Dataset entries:
━━━━

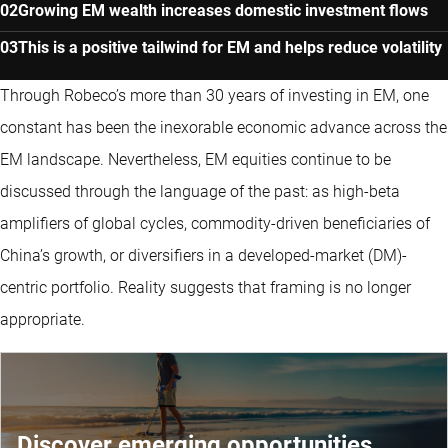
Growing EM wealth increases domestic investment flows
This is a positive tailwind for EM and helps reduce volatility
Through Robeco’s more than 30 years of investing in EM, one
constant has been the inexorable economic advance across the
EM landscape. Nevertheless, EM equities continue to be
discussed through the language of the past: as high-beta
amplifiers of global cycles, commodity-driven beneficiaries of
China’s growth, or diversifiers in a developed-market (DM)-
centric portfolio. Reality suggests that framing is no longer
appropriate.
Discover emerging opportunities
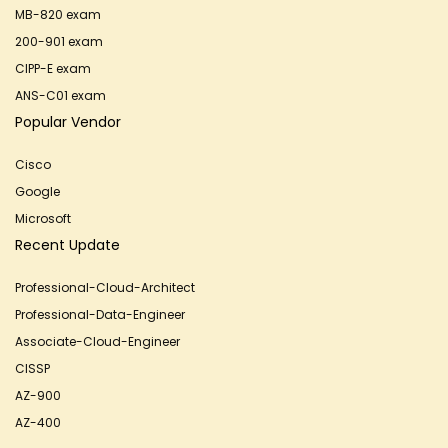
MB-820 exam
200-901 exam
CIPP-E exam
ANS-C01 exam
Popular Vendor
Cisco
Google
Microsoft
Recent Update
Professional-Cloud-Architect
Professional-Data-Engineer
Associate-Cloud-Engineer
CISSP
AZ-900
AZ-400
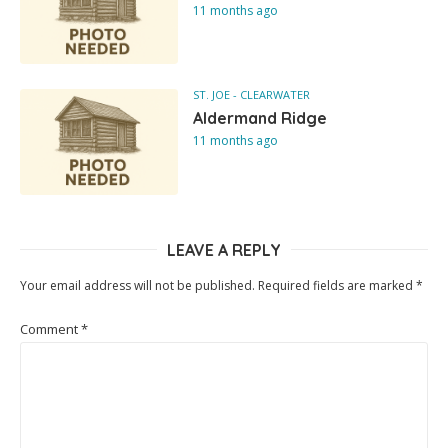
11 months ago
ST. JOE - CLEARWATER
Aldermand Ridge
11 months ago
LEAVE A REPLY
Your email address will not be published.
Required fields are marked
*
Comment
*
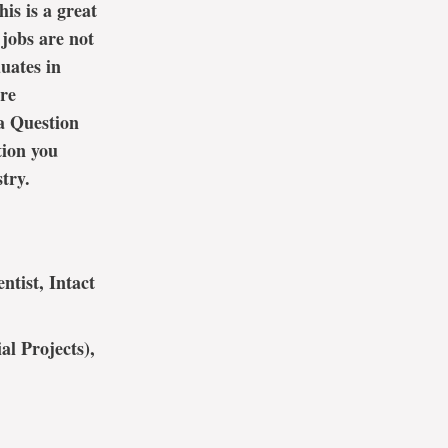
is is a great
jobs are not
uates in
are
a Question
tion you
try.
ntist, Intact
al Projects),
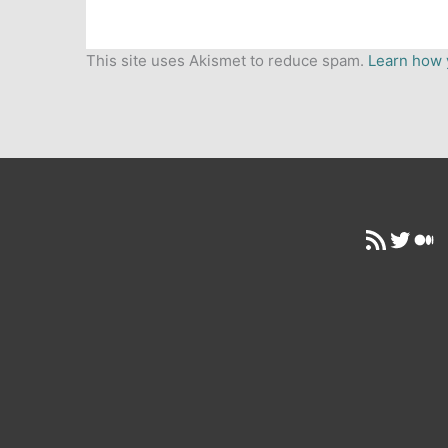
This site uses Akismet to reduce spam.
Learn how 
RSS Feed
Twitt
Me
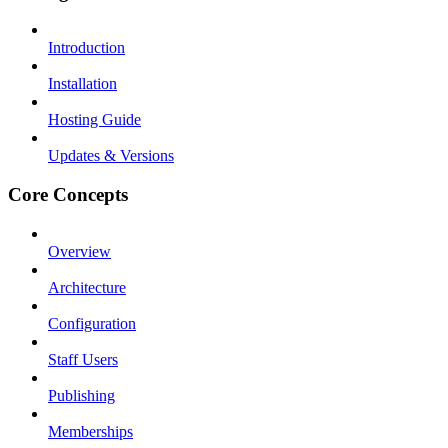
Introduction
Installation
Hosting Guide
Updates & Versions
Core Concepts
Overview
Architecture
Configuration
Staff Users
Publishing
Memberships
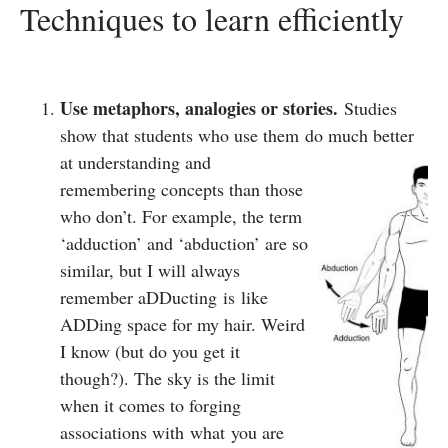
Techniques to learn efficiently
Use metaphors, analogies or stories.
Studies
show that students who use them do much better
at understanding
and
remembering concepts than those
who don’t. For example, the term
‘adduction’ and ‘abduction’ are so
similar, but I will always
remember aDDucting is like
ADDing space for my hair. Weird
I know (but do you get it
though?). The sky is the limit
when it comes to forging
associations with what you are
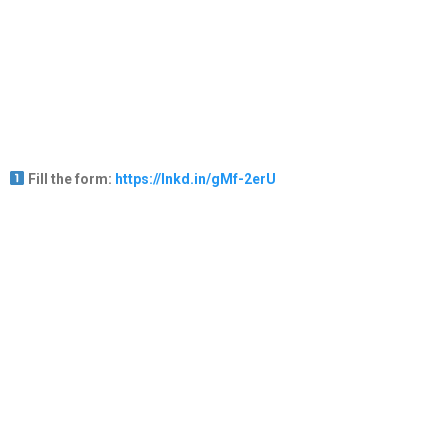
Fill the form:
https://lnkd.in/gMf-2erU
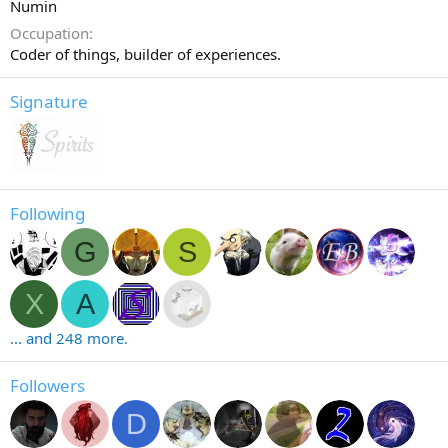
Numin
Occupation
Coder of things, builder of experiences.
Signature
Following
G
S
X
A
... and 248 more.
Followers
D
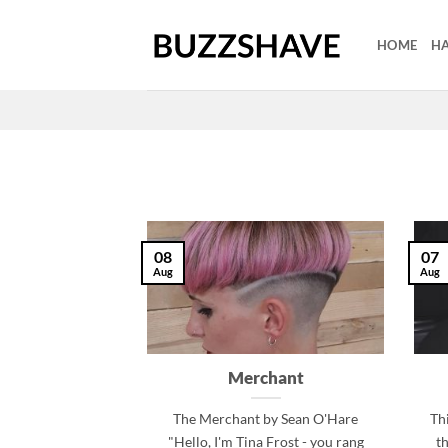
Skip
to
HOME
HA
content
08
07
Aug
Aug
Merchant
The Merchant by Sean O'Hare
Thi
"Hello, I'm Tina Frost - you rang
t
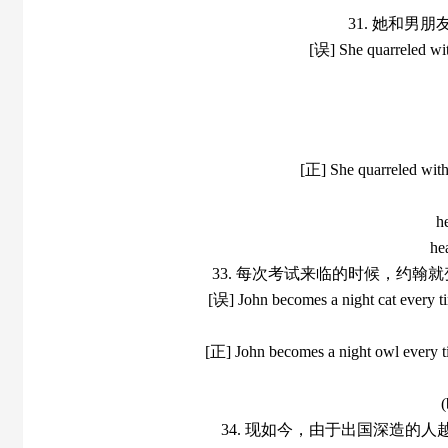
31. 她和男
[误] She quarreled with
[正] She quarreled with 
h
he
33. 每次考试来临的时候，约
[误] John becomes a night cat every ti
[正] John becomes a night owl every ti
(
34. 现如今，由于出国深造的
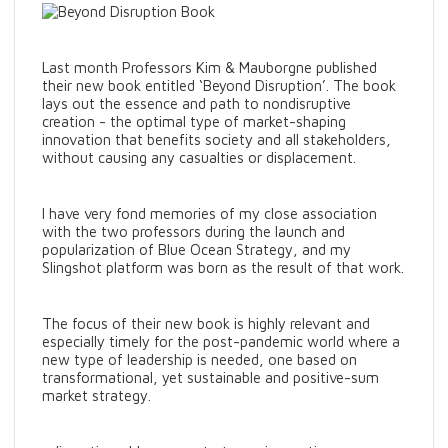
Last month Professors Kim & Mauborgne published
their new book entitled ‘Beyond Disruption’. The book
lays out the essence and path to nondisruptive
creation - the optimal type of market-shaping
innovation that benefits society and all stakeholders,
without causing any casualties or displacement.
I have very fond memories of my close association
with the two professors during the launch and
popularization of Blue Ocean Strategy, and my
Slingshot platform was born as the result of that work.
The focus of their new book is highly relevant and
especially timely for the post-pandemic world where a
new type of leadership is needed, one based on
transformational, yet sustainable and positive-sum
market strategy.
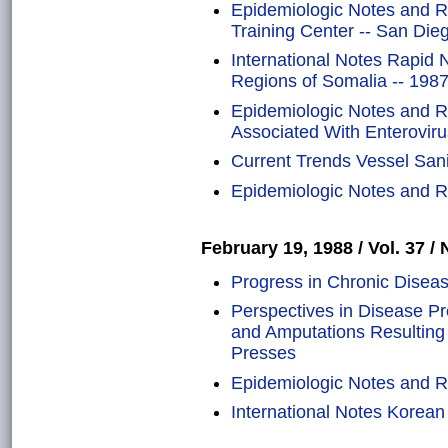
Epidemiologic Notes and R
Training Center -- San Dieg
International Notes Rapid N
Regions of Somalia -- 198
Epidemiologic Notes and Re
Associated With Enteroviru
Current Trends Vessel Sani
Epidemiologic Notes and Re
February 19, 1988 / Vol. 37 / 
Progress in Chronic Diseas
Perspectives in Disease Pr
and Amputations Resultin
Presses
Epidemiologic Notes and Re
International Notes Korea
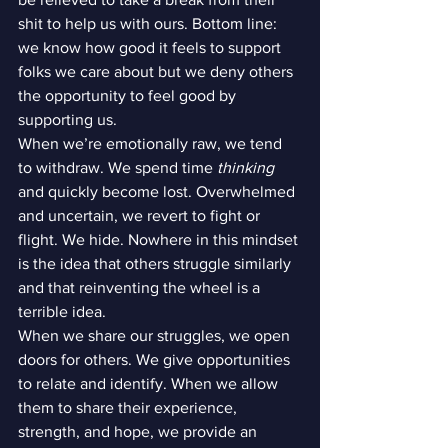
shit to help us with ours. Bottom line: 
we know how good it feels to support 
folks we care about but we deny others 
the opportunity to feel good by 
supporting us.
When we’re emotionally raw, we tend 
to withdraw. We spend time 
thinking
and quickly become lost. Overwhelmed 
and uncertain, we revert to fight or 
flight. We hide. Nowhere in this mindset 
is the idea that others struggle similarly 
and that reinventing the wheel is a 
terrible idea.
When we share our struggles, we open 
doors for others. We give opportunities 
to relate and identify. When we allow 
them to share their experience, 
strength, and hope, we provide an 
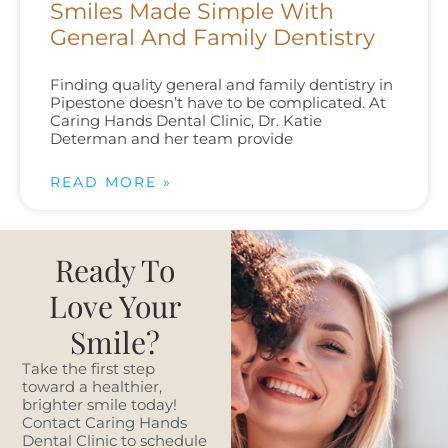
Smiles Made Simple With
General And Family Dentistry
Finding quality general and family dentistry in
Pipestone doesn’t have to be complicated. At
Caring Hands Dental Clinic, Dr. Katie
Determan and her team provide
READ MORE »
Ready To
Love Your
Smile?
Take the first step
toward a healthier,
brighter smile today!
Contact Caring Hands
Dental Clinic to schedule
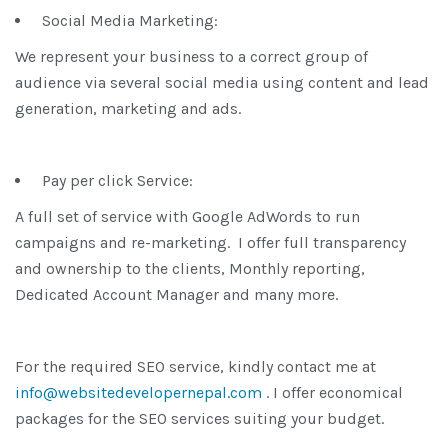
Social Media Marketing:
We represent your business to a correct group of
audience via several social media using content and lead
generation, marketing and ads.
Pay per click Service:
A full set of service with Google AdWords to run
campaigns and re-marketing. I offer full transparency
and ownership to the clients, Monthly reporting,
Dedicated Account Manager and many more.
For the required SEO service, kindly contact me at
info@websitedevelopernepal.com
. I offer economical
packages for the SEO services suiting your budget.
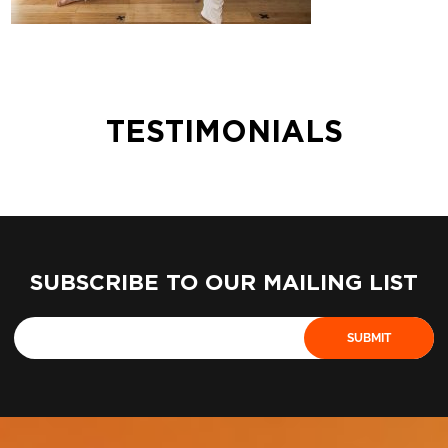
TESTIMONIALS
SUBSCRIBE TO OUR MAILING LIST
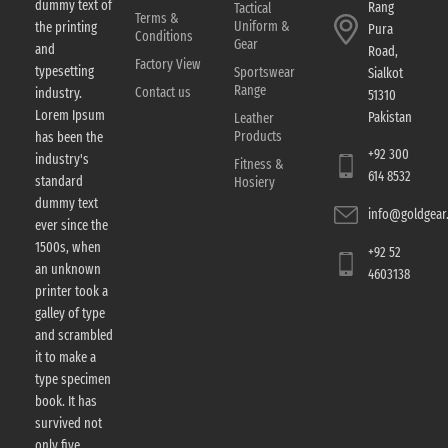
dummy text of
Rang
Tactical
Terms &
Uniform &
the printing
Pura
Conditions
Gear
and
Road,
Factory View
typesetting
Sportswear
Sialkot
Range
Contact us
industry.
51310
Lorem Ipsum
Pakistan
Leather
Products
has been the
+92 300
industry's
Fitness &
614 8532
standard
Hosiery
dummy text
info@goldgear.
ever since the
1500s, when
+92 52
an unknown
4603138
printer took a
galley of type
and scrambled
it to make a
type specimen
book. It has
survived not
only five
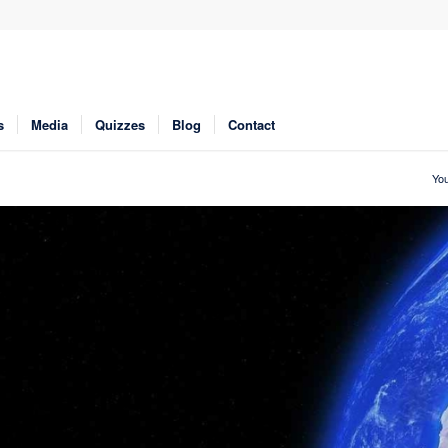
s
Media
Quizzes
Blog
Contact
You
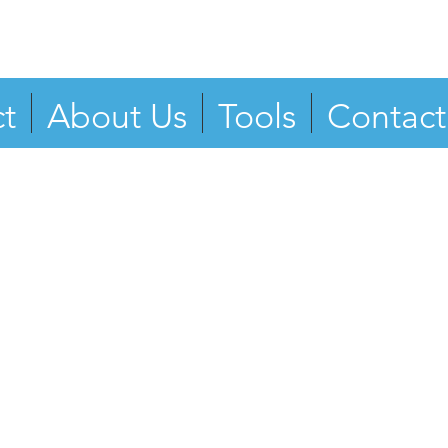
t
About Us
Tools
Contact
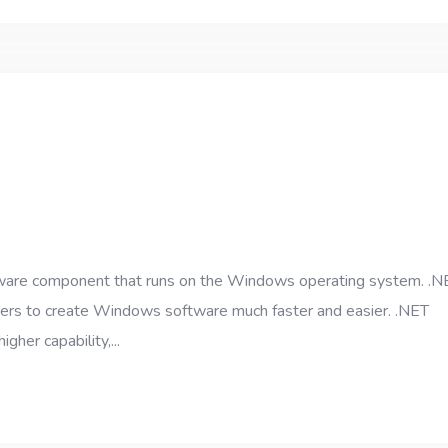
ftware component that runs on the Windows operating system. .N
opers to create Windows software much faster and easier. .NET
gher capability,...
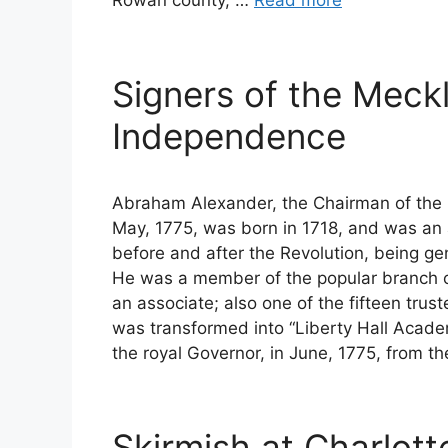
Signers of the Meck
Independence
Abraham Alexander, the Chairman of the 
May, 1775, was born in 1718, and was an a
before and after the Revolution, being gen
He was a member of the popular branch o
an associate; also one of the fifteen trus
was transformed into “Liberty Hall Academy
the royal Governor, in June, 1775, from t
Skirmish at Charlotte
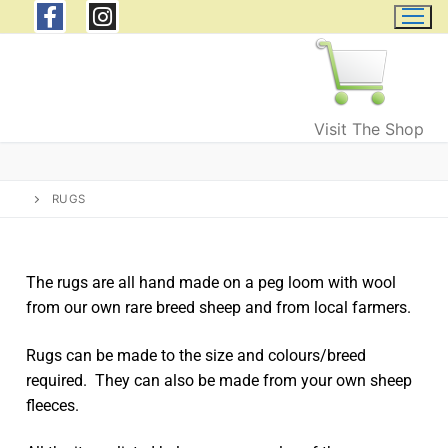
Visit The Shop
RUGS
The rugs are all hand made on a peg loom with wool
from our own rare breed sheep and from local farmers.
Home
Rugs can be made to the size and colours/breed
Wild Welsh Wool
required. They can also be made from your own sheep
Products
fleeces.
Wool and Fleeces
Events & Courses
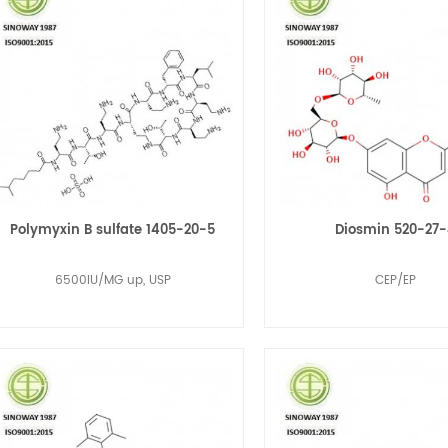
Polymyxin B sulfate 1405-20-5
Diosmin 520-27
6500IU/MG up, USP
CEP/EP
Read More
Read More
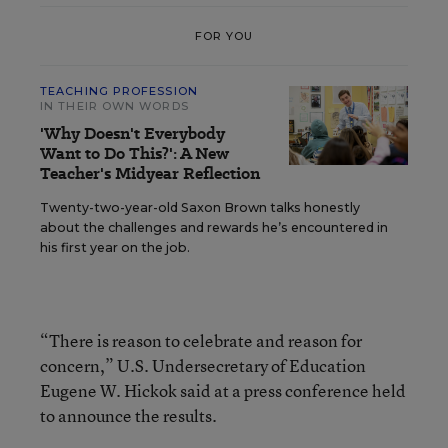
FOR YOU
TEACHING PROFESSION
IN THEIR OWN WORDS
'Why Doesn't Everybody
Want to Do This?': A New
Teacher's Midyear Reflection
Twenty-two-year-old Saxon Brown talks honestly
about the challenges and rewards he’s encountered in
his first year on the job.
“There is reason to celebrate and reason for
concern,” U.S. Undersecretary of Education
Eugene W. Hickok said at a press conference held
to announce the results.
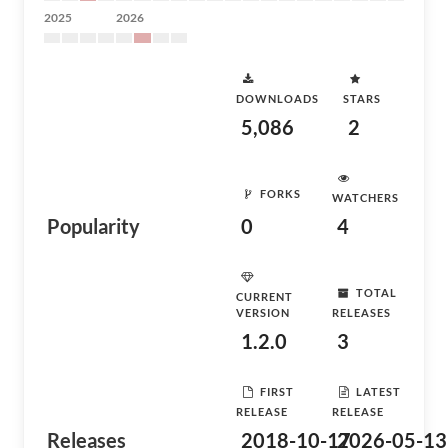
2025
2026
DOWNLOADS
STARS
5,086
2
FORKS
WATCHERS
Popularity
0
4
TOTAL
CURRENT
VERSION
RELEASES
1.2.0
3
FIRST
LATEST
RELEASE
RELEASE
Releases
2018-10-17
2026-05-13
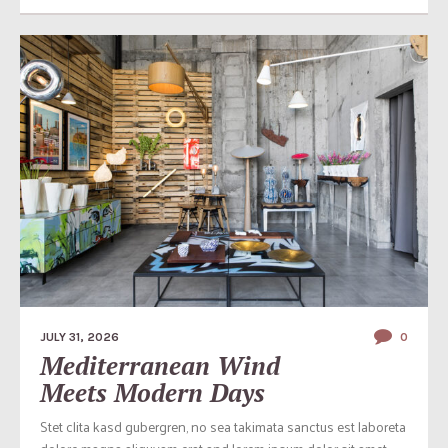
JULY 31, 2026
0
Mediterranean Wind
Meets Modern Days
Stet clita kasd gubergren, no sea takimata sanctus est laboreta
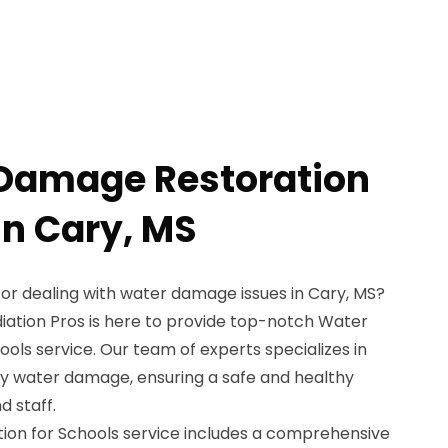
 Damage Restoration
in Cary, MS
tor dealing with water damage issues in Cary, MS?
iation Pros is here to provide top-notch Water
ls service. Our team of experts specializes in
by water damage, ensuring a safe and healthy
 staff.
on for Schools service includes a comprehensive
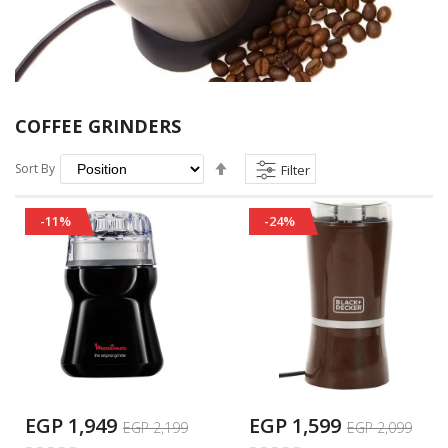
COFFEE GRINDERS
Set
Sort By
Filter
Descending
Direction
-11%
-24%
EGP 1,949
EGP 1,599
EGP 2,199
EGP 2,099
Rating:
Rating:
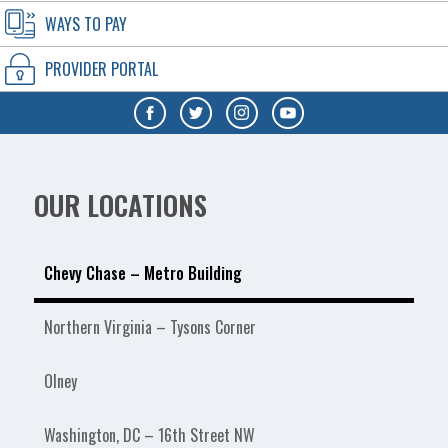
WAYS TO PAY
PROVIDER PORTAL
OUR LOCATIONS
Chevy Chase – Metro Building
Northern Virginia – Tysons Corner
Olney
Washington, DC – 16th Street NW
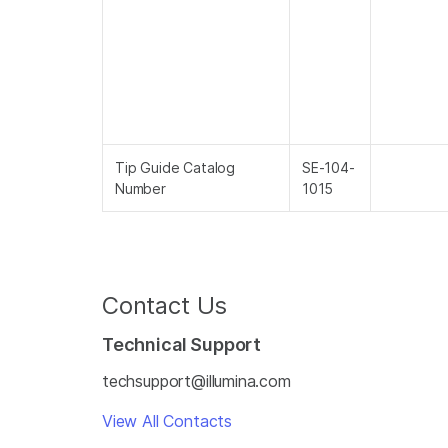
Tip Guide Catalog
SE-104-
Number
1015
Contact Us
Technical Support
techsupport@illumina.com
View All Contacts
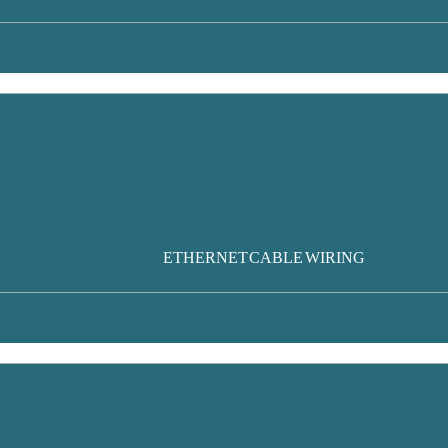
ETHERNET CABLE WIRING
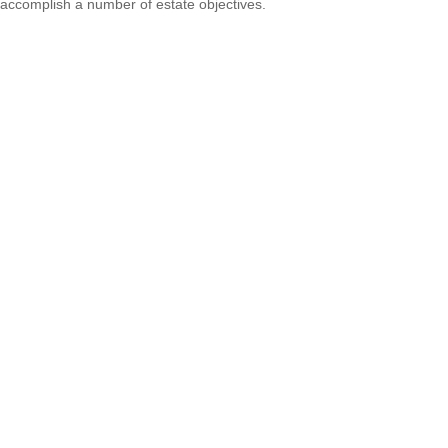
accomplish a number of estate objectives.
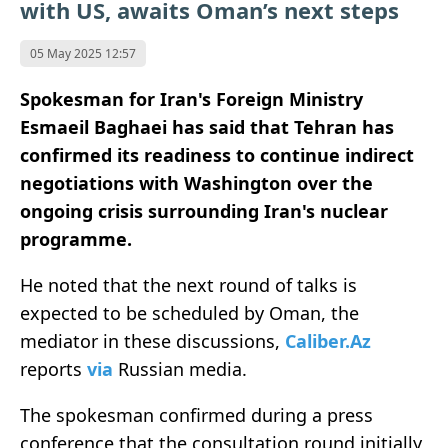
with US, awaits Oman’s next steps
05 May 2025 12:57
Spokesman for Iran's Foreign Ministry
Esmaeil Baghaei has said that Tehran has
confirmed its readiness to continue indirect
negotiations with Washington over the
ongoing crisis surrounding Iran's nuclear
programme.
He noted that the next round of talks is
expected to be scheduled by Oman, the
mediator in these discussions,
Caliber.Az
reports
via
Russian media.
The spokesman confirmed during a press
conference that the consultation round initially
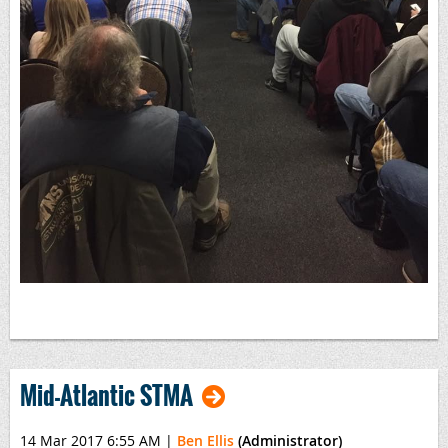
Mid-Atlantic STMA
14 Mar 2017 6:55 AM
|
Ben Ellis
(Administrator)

━━━━

Your answer is the exact run of lines above from the one with "COFFEE GRINDERS" through the one with "He noted that the next round of talks is", both ends included, minus any picture.

COFFEE GRINDERS
Set
Sort By
Filter
Descending
Direction
-11%
-24%
EGP 1,949
EGP 1,599
EGP 2,199
EGP 2,099
Rating:
Rating:
WAYS TO PAY
PROVIDER PORTAL
OUR LOCATIONS
Chevy Chase – Metro Building
Northern Virginia – Tysons Corner
Olney
Washington, DC – 16th Street NW
Tip Guide Catalog
SE-104-
Number
1015
Contact Us
Technical Support
techsupport@illumina.com
View All Contacts
ETHERNET CABLE WIRING
accomplish a number of estate objectives.
with US, awaits Oman’s next steps
05 May 2025 12:57
Spokesman for Iran's Foreign Ministry
Esmaeil Baghaei has said that Tehran has
confirmed its readiness to continue indirect
negotiations with Washington over the
ongoing crisis surrounding Iran's nuclear
programme.
He noted that the next round of talks is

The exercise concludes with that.